Hay pocas cosas que me emocionan tanto como las liturgias republicanas. Ellas son símbolos externos de las bondades del único sistema que permite resolver las diferencias y conflictos por medio de métodos pacíficos, principalmente a través de elecciones populares. La primera vez que experimenté ese sentimiento de orgullo patrio fue con ocasión del plebiscito de 1988. Concurrí a votar muy temprano. Era la primera vez en 16 años que los chilenos podríamos expresar nuestra voluntad libre e informada. Fue un espectáculo extraordinario el ver colas inmensas de votantes, esperando calladamente su turno, todos tranquilos, todos sonrientes, todos evidentemente con el objetivo prioritario de salvaguardar el proceso por sobre todo y antes de cualquier preferencia personal.
Ese día me tocó pasarlo completo en el Canal 13 como parte del programa “De Cara al País”. No puedo negar que hubo momentos tensos por el temor de que en algún instante el proceso se pudiera viciar. Muchos creían que el general Pinochet jamás iba a aceptar el veredicto de la soberanía popular si iba en contra de su propia continuidad en el poder; como tampoco lo haría la izquierda radical —que hasta muy poco antes abogaba por la vía armada— si ganaba el Sí. El momento cúlmine de ese día fue el abrazo que se dieron en el programa “De Cara al País” don Patricio Aylwin y Sergio Onofre Jarpa, y la admisión pública por parte de este del triunfo del No.

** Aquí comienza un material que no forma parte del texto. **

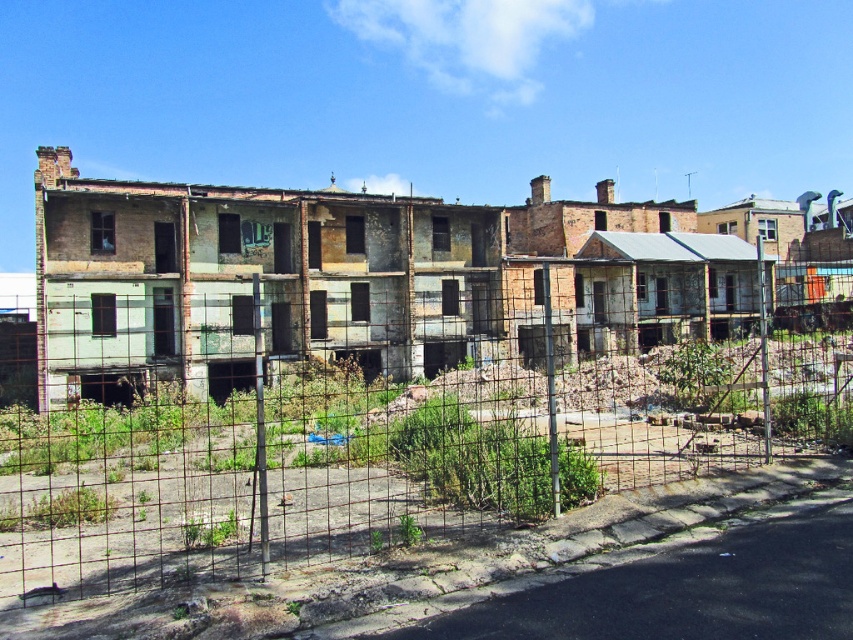 Question: Is rusty wire fence at center positioned before rusty metal building at center?

Choices:
 (A) yes
 (B) no

Answer: (A)

Question: Can you confirm if rusty wire fence at center is positioned below rusty metal building at center?

Choices:
 (A) no
 (B) yes

Answer: (B)

Question: Does rusty wire fence at center have a lesser width compared to rusty metal building at center?

Choices:
 (A) yes
 (B) no

Answer: (A)

Question: Which point is closer to the camera?

Choices:
 (A) (410, 392)
 (B) (39, 292)

Answer: (A)

Question: Which object appears farthest from the camera in this image?

Choices:
 (A) rusty wire fence at center
 (B) rusty metal building at center

Answer: (B) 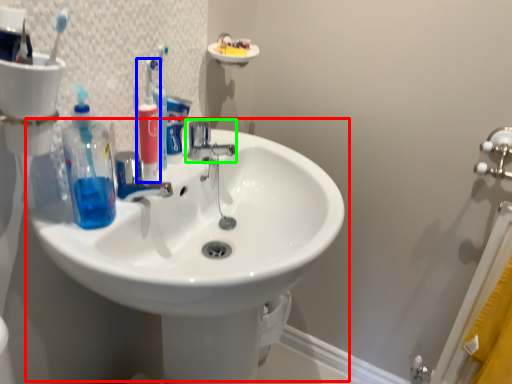 Question: Based on their relative distances, which object is farther from sink (highlighted by a red box)? Choose from toiletry (highlighted by a blue box) and tap (highlighted by a green box).

Choices:
 (A) toiletry
 (B) tap

Answer: (A) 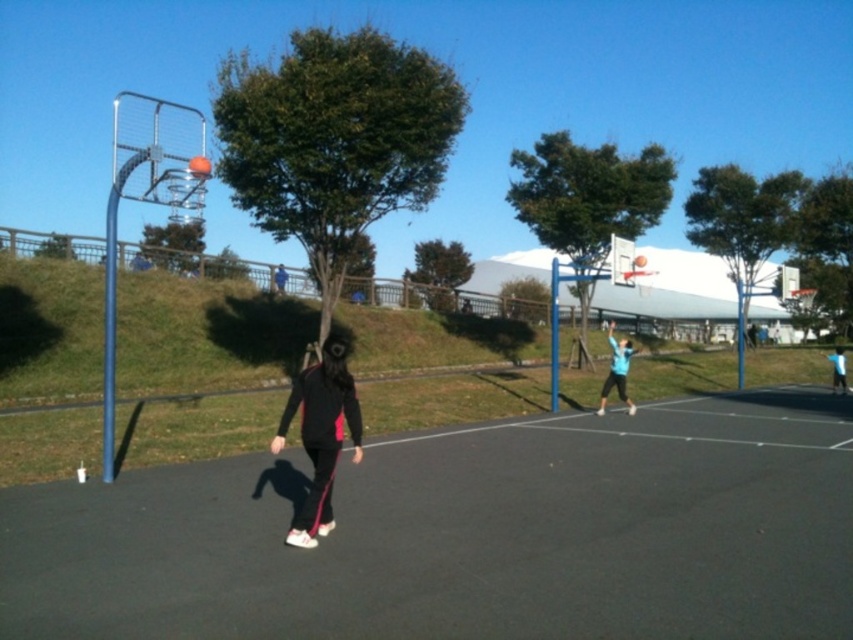 Question: Among these points, which one is nearest to the camera?

Choices:
 (A) (827, 356)
 (B) (317, 404)
 (C) (280, 273)

Answer: (B)

Question: Does blue fabric shirt at right have a greater width compared to black fabric jacket at center?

Estos recuerdos de momentos “republicanos” me invadieron con ocasión de nuestra reciente elección presidencial. No me cabe duda de que hubo un grupo grande de personas que quedaron tristes y decepcionadas por la derrota experimentada; otros, felices por un triunfo tan claro y avasallador, pero nadie puede haber permanecido indiferente frente a la forma impecable, yo diría casi única en el mundo, en que se llevó a cabo el proceso electoral: a las siete de la tarde, ya sabíamos quién sería el próximo Presidente de Chile, sin ninguna duda, sin ningún cuestionamiento y sin ningún incidente negativo durante toda la jornada.
Pero de verdad, lo que para mí, y para muchos, será un instante inolvidable, fue la conversación por teléfono del Presidente saliente con el Presidente entrante, los cuales no pueden estar en polos más distantes y, sin embargo, ambos transmitieron lo que es la médula de la cultura democrática y la amistad cívica mínima, tan necesaria para que el sistema sobreviva. Así también, tras una campaña virulenta, los candidatos derrotados tuvieron el coraje y la elegancia de visitar al triunfador.
Después de eso, el primer discurso de Kast también fue sorprendente, porque para alguien estigmatizado como autoritario, dogmático, intolerante y rígido, emitió una alocución que iba en sentido completamente contrario a aquello. Llamó a la concordia, al respeto por aquellos que piensan distinto, a intentar buscar aquello que nos une como chilenos, más que a enfatizar las diferencias objetivas que nos dividen; y de llevar a cabo una forma de relación política basada en el respeto de unos con los otros.
Lo importante es que en todas estas instancias democráticas no se requieren meramente símbolos externos, sino que en la realidad, en la práctica, en la experiencia empírica, los actos y conductas deben ser coherentes con el discurso.
Desgraciadamente, hemos tenido muestras del Gobierno que hacen temer un retorno, una vez más, a la política de la confrontación, sin espacios de cooperación. No hay otra forma de interpretar la propuesta legislativa que busca mantener en sus cargos a quienes fueron integrados al aparato del Estado en los últimos dos años, simplemente por afinidad política. Del mismo modo, eliminar la glosa republicana, dejando sin recursos de libre disposición al próximo gobierno, es una medida carente del fair play necesario para que la democracia funcione.